Long distance rail travel can be both complicated and expensive.
So LNER are introducing a fare pilot to tackle one of these issues.
Unfortunately it's the first one.
LNER's innovation is 70min Flex, a flexible ticket which allows you to travel within a specific window either side of your booked train. Up to 70 minutes before, up to 70 minutes after, hence the name. Effectively it lets you travel within a 140 minute window, i.e. almost 2½ hours. It's clearly better than a normal Advance ticket where you have to travel on a single designated service, but it's also more expensive.
Two important things:
• The pilot is only for three specific LNER routes - London to Newcastle, London to Berwick and London to Edinburgh. No other journeys will be affected. So that's good.

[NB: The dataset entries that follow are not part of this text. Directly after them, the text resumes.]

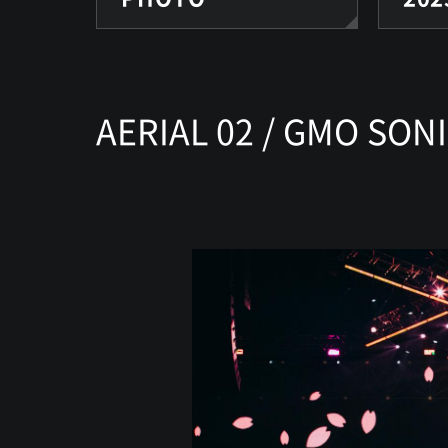
AERIAL 02 / GMO SONI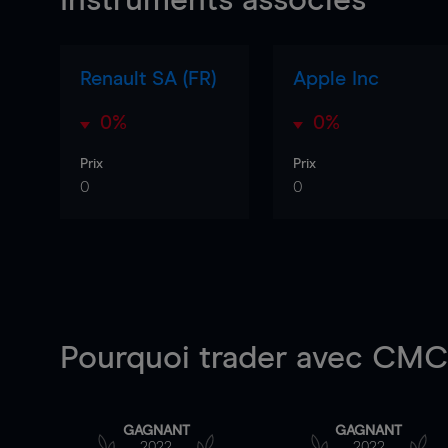
Instruments associés
Renault SA (FR)
Apple Inc
0%
0%
Prix
Prix
0
0
Pourquoi trader
avec CMC 
GAGNANT
GAGNANT
2022
2022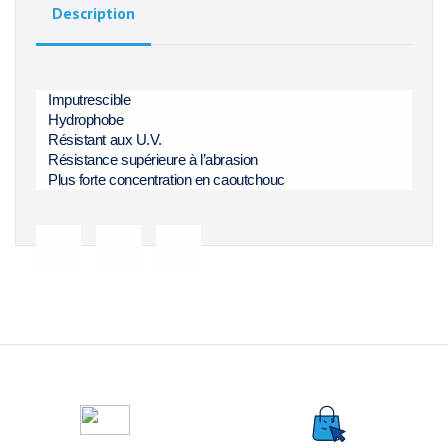
Description
Imputrescible
Hydrophobe
Résistant aux U.V.
Résistance supérieure à l’abrasion
Plus forte concentration en caoutchouc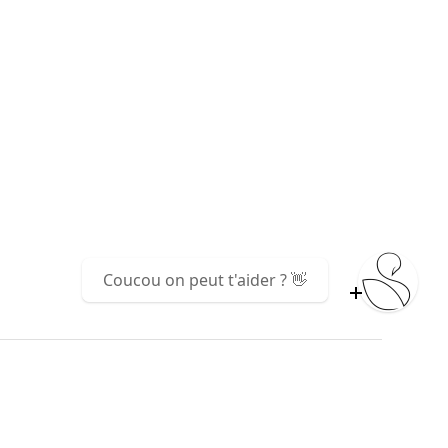
Coucou on peut t'aider ? 👋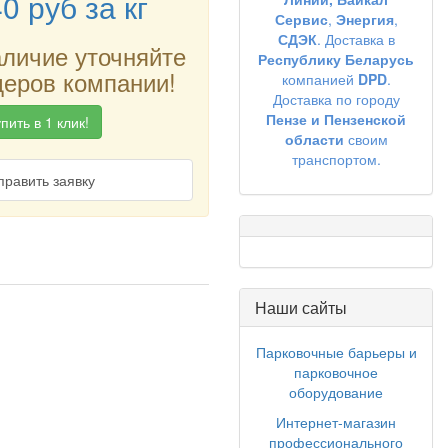
40
руб
за кг
Сервис
,
Энергия
,
СДЭК
. Доставка в
аличие уточняйте
Республику Беларусь
еров компании!
компанией
DPD
.
Доставка по городу
Пензе и Пензенской
пить в 1 клик!
области
своим
транспортом.
править заявку
Наши сайты
Парковочные барьеры и
парковочное
оборудование
Интернет-магазин
профессионального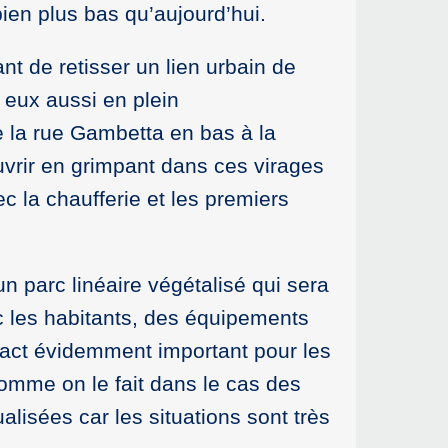
ien plus bas qu’aujourd’hui.
t de retisser un lien urbain de
s eux aussi en plein
ie la rue Gambetta en bas à la
uvrir en grimpant dans ces virages
ec la chaufferie et les premiers
n parc linéaire végétalisé qui sera
c les habitants, des équipements
mpact évidemment important pour les
mme on le fait dans le cas des
lisées car les situations sont très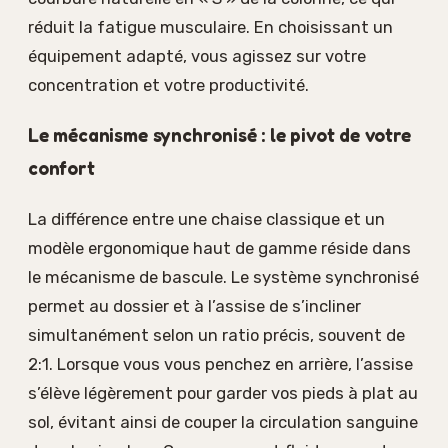
réduit la fatigue musculaire. En choisissant un
équipement adapté, vous agissez sur votre
concentration et votre productivité.
Le mécanisme synchronisé : le pivot de votre
confort
La différence entre une chaise classique et un
modèle ergonomique haut de gamme réside dans
le mécanisme de bascule. Le système synchronisé
permet au dossier et à l’assise de s’incliner
simultanément selon un ratio précis, souvent de
2:1. Lorsque vous vous penchez en arrière, l’assise
s’élève légèrement pour garder vos pieds à plat au
sol, évitant ainsi de couper la circulation sanguine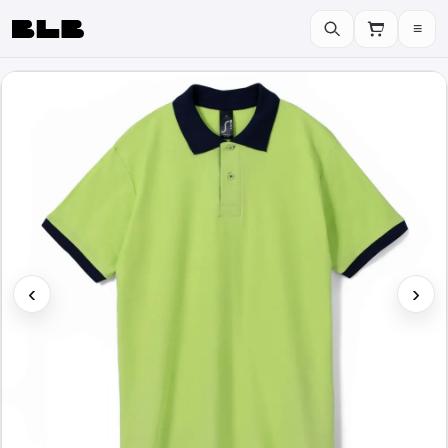
≡
BLB
‹
›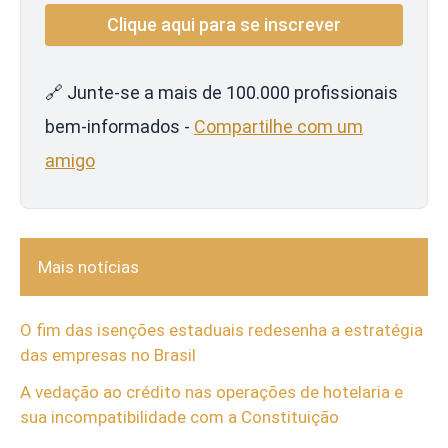
🔗 Junte-se a mais de 100.000 profissionais
bem-informados -
Compartilhe com um
amigo
Mais notícias
O fim das isenções estaduais redesenha a estratégia
das empresas no Brasil
A vedação ao crédito nas operações de hotelaria e
sua incompatibilidade com a Constituição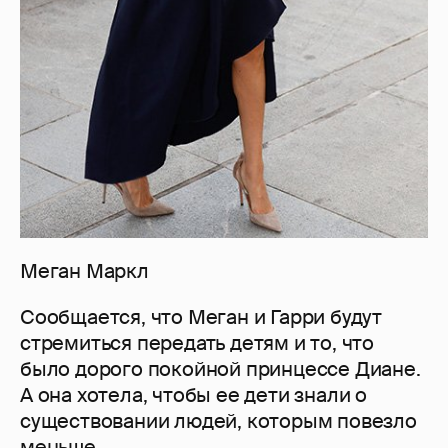
Меган Маркл
Сообщается, что Меган и Гарри будут
стремиться передать детям и то, что
было дорого покойной принцессе Диане.
А она хотела, чтобы ее дети знали о
существовании людей, которым повезло
меньше.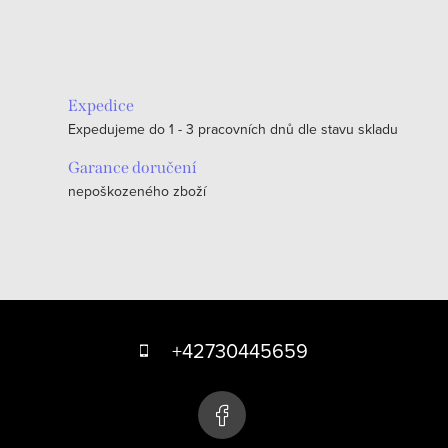
O
v
l
á
Expedice
d
Expedujeme do 1 - 3 pracovních dnů dle stavu skladu
a
c
Garance doručení
nepoškozeného zboží
í
p
r
v
k
Z
y
á
+42730445659
v
p
ý
p
a
i
t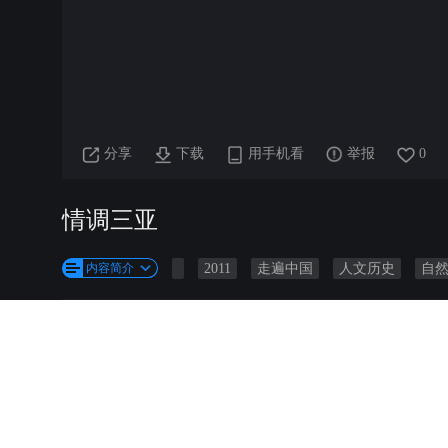
分享
下载
用手机看
举报
0
情调三亚
内容简介
2011
走遍中国
人文历史
自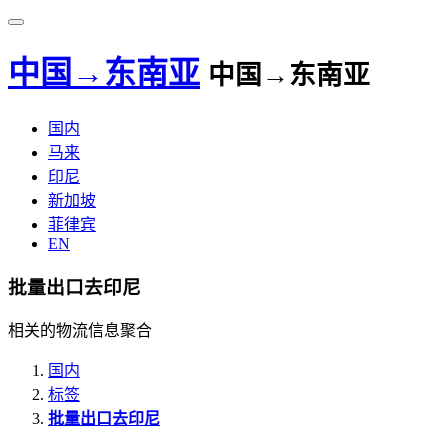
中国→东南亚
中国→东南亚
国内
马来
印尼
新加坡
菲律宾
EN
批量出口去印尼
相关的物流信息聚合
国内
标签
批量出口去印尼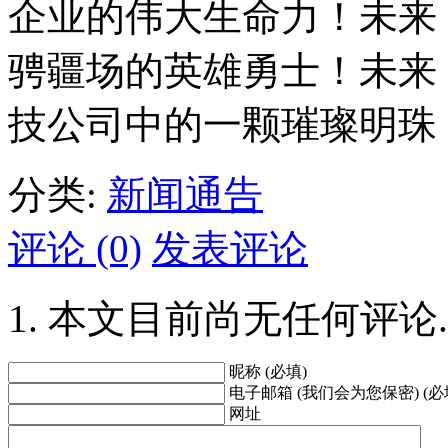
企业的伟大生命力！未来
骋疆场的英雄勇士！未来，L
技公司中的一颗璀璨明珠
分类:
新闻通告
评论 (0)
发表评论
本文目前尚无任何评论.
昵称 (必填)
电子邮箱 (我们会为您保密) (必
网址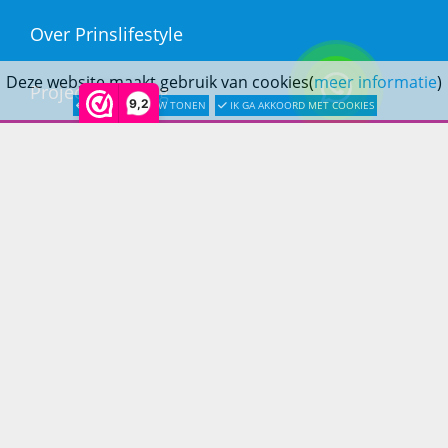
Over Prinslifestyle
Deze website maakt gebruik van cookies(
meer informatie
)
Projectinrichting
9,2
LATER OPNIEUW TONEN
IK GA AKKOORD MET COOKIES
Woninginrichting
KLANTENSERVICE
Bestellen
Betaling
Verzending & bezorging
Retouren & service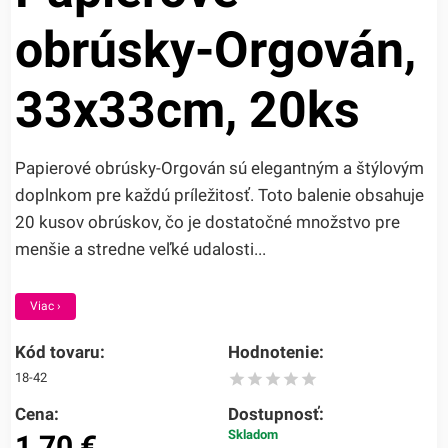
obrúsky-Orgován,
33x33cm, 20ks
Papierové obrúsky-Orgován sú elegantným a štýlovým
doplnkom pre každú príležitosť. Toto balenie obsahuje
20 kusov obrúskov, čo je dostatočné množstvo pre
menšie a stredne veľké udalosti...
Viac ›
Kód tovaru:
Hodnotenie:
18-42
Cena:
Dostupnosť:
Skladom
1,70
€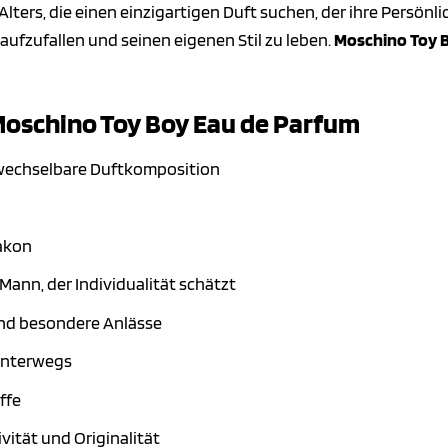
lters, die einen einzigartigen Duft suchen, der ihre Persönli
aufzufallen und seinen eigenen Stil zu leben.
Moschino Toy 
 Moschino Toy Boy Eau de Parfum
rwechselbare Duftkomposition
akon
Mann, der Individualität schätzt
und besondere Anlässe
 unterwegs
ffe
vität und Originalität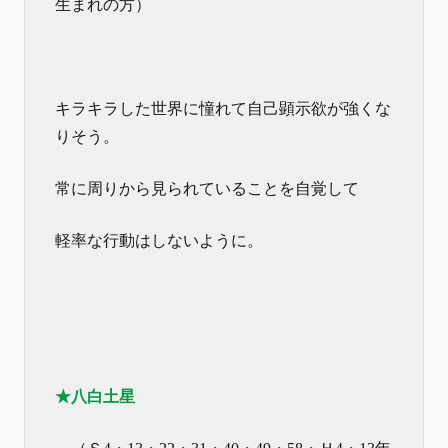
生まれの方）
キラキラした世界に憧れて自己顕示欲が強くな
りそう。
常に周りから見られていることを自覚して
軽率な行動はしないように。
★八白土星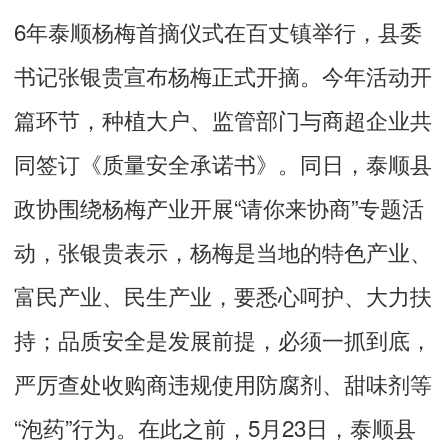
6年泰顺杨梅首摘仪式在百丈镇举行，县委
书记张银贵宣布杨梅正式开摘。今年活动开
篇环节，种植大户、监管部门与商超企业共
同签订《质量安全承诺书》。同日，泰顺县
政协围绕杨梅产业开展“请你来协商”专题活
动，张银贵表示，杨梅是当地的特色产业、
富民产业、民生产业，要悉心呵护、大力扶
持；品质安全是发展前提，必须一抓到底，
严厉查处收购商违规使用防腐剂、甜味剂等
“泡药”行为。在此之前，5月23日，泰顺县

• On the day the 70min Flex is introduced, which is Monday 5th February, Off-Peak and Super-Off Peak fares will be withdrawn. And that's bad.
LNER have form in fiddling with the usual rail fare structure. In June last year they abolished return tickets so now you have to buy two singles, these repriced at roughly half what the return used to be. Now they're fiddling again, with the approval of the government, in what management likes to call a Simplification Pathway.
Where standard class used to have 15 different ticketing options, next month that's down to three.
» If you want best value you buy a ticket for a specific train - an Advance.
» If you need some flexibility you buy a ticket with a 140 minute window - the 70min Flex.
» But if you need full flexibility, i.e. turn up and go, you have only one option - the Anytime.
Here's how it looks for travel between London and Newcastle on the Monday before the fare change.
After 9am a fixed Advance ticket costs fifty-something pounds, a Super Off-Peak single is £83.80 and an Anytime single is a criminal £192.80.
Here's how it looks for travel between London and Newcastle on the Monday of the fare change.
Fixed prices still vary according to availability. Semi Flexible tickets are now available and priced close to the previous Super Off-Peak fare. You could buy the cheapest 70min Flex ticket for £72.90 and still travel on the trains either side. But if you need more flexibility the only option is £192.80, an increase of over £100 on the previous £83.80, and the 11% of passengers who normally buy Off-Peak tickets may not be impressed.
There are other drawbacks to the new 70-min Flex ticket:
» You can't buy it from all ticket machines.
» You can't break your journey.
» Reservations are compulsory.
» Fares are non-refundable.
» There isn't a set price.
» It could sell out.
Off-Peak fares never sold out so you could turn up on a particular day and travel guaranteed at a guaranteed price. But now there's a risk you might turn up and all the cheaper fares have gone, in which case it's £192.80 or you don't travel. In my earlier screenshot the 09:30 Newcastle service already has only four sub-£192 fares left, and they'll never last until February.
Some further caveats about the 70min Flex fare.
• If you travel on another train within the window, not the one you booked, you can only change your seat reservation via the app or an online account. If you don't have digital access that's fine, they'll let you sit anywhere, but if the service is busy you're now no longer guaranteed a seat.
• If you need a broader window than 70 minutes they'll let you change your booking, but they'll charge you the new price plus a £10 admin fee.
• If your train is late that's fine, the 70 minutes is with reference to the timetabled time, not any disruptions.
• Yes railcards are accepted.
Another way of looking at the new ticket is as a £20 surcharge. That's because for most of the day on most services the 70min Flex fare always costs £20 more than the matching Fixed fare. It's not mentioned in any of the publicity but it's very obvious once you spot it.
So in effect there are now only two types of ticket, Fixed and Flexible, with passengers paying a £20 surcharge if they want to widen their travel window by 70 minutes. It might be 'simpler' but it's sure as hell not better value.
In good news, because this is only a pilot at three stations it's very easy to avoid. If travelling to Edinburgh, for example, you can just buy a ticket to Haymarket on the other side of the city centre and all the normal off peak tickets remain. This could be very useful during the Fringe if it looks like all the cheaper tickets to Edinburgh have 'sold out'.
In bad news, what LNER are doing here is giving themselves free rein over how much they charge. That's because Off Peak fares can only rise by a fixed amount annually, but by axing Off-Peak fares LNER slip loose of the government's regulatory shackles.
It's all part of the airlinification of long distance train travel, i.e. charging passengers according to demand, which is a world away from the original turn up and go railway. Thankfully at present it's only a tiny pilot but if we accept its introduction we risk that model polluting other routes and operators, meaning anyone who doesn't plan ahead is screwed.
Beware of operators 'simplifying' ticketing because it rarely makes your life better, only theirs.